Soot shrieked, waking up the huge bird.
If there is one thing you must know about the Great Bavarian Mountain Owl, it’s that the species is not good in the mornings. Oh no. They are by nature nocturnal creatures, so once they go to sleep, they prefer to doze until the afternoon, potter around a bit, have a very late breakfast or brunch, preen their feathers for a while, catch up with the latest owl news, all before they really do anything.
Wake up a Great Bavarian Mountain Owl before noon at your peril.
That’s exactly what the unfortunate boy did.
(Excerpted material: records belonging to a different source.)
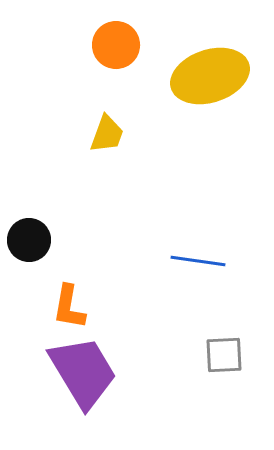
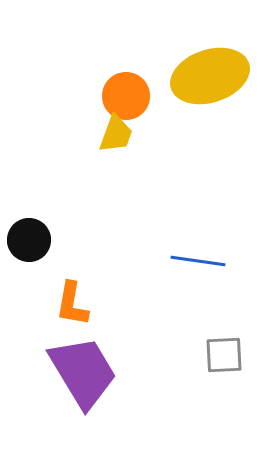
orange circle: moved 10 px right, 51 px down
yellow trapezoid: moved 9 px right
orange L-shape: moved 3 px right, 3 px up
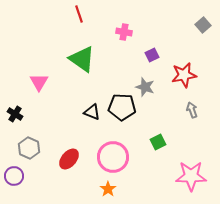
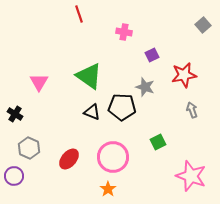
green triangle: moved 7 px right, 17 px down
pink star: rotated 20 degrees clockwise
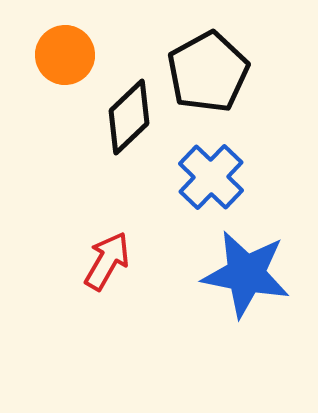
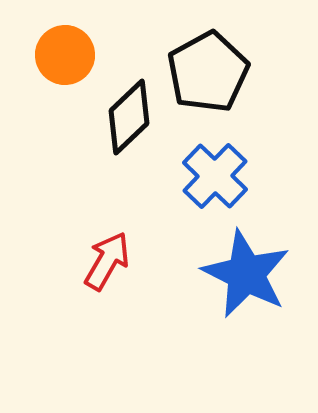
blue cross: moved 4 px right, 1 px up
blue star: rotated 16 degrees clockwise
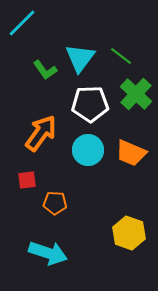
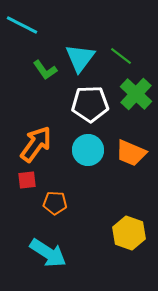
cyan line: moved 2 px down; rotated 72 degrees clockwise
orange arrow: moved 5 px left, 11 px down
cyan arrow: rotated 15 degrees clockwise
The bird squawked violently at Soot, and hopped up from the bed. He bounced up and down for a short while, trying to peck peck peck at the little ghost. Next the bird flapped his huge wings and took to the air. He chased the boy all around Alberta’s bedroom squawking and trying to grab him with his sharp talons.
“AAAAAAAAAHH!” screamed Soot, as he tried desperately to fend the bird off. He rushed to the door. It was locked.
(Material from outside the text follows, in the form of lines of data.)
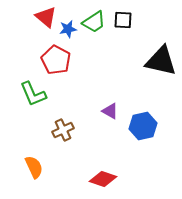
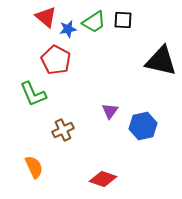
purple triangle: rotated 36 degrees clockwise
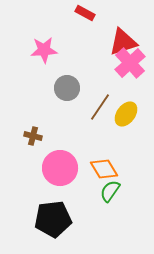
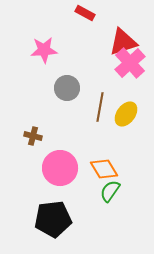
brown line: rotated 24 degrees counterclockwise
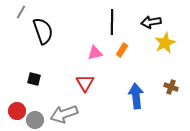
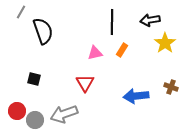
black arrow: moved 1 px left, 2 px up
yellow star: rotated 10 degrees counterclockwise
blue arrow: rotated 90 degrees counterclockwise
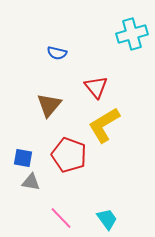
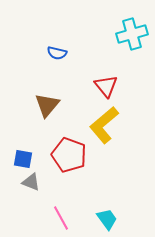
red triangle: moved 10 px right, 1 px up
brown triangle: moved 2 px left
yellow L-shape: rotated 9 degrees counterclockwise
blue square: moved 1 px down
gray triangle: rotated 12 degrees clockwise
pink line: rotated 15 degrees clockwise
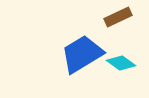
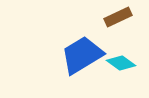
blue trapezoid: moved 1 px down
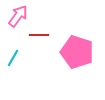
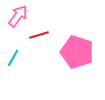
red line: rotated 18 degrees counterclockwise
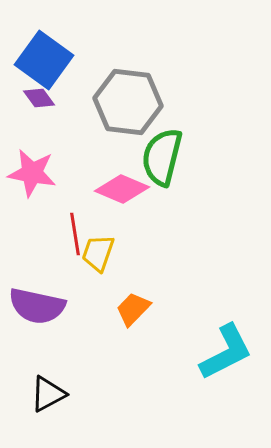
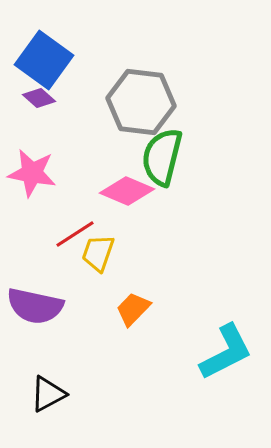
purple diamond: rotated 12 degrees counterclockwise
gray hexagon: moved 13 px right
pink diamond: moved 5 px right, 2 px down
red line: rotated 66 degrees clockwise
purple semicircle: moved 2 px left
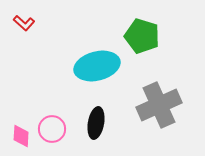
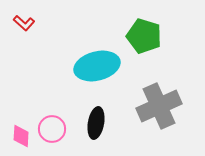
green pentagon: moved 2 px right
gray cross: moved 1 px down
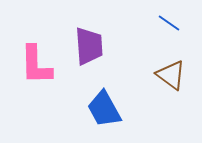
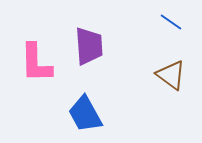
blue line: moved 2 px right, 1 px up
pink L-shape: moved 2 px up
blue trapezoid: moved 19 px left, 5 px down
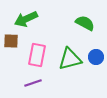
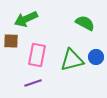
green triangle: moved 2 px right, 1 px down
The owl was pecking at Soot even more ferociously now with his razor-sharp bill.
Like a mouse trapped in a house the boy scuttled around the edges of the room. This was no use, the bird simply dive-bombed him from above. Desperately Soot started trying to hide behind the glass cabinets, but the owl tossed them aside with his powerful wings. Stuffed owls crashed through the glass and on to the floor. It was a macabre sight. Soon Aunt Alberta’s bedroom was a mess of broken cabinets, smashed glass and stuffed owls – in strange outfits.
Frantically Soot reached for the nearest object he could find. This happened to be a tiddlywinks set. He lifted it high above his head and crashed it into Wagner’s face, sending multicoloured discs flying through the air.
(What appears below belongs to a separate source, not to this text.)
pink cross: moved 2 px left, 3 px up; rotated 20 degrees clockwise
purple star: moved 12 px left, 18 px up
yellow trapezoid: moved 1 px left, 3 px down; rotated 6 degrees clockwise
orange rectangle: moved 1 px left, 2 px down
But the great owl kept coming.
Soot had to escape. The only way out was the way he came in. The boy dashed towards the fireplace, and started trying to scrabble up the chimney.
“Aaargh!” he screamed.
The owl had grabbed hold of Soot’s foot with his bill and was tugging him back down. With his other foot Soot landed a sharp blow on the bird’s head and his bill snapped open to squawk.
Soot then scrambled up the chimney. With the fireplace well below him he felt safe for a moment. That oversized bird was giving him the screamin’ abdabs*! But surely he couldn’t follow him up here?
He was wrong.
Soot looked down.
Travelling up the chimney like a missile was Wagner, his eyes gleaming in the dark. The bird’s bill was biting the air wildly. He wanted to rip the boy to shreds.
“Noooo…!” screamed Soot, his cry echoing through all the chimneys and tunnels of the house.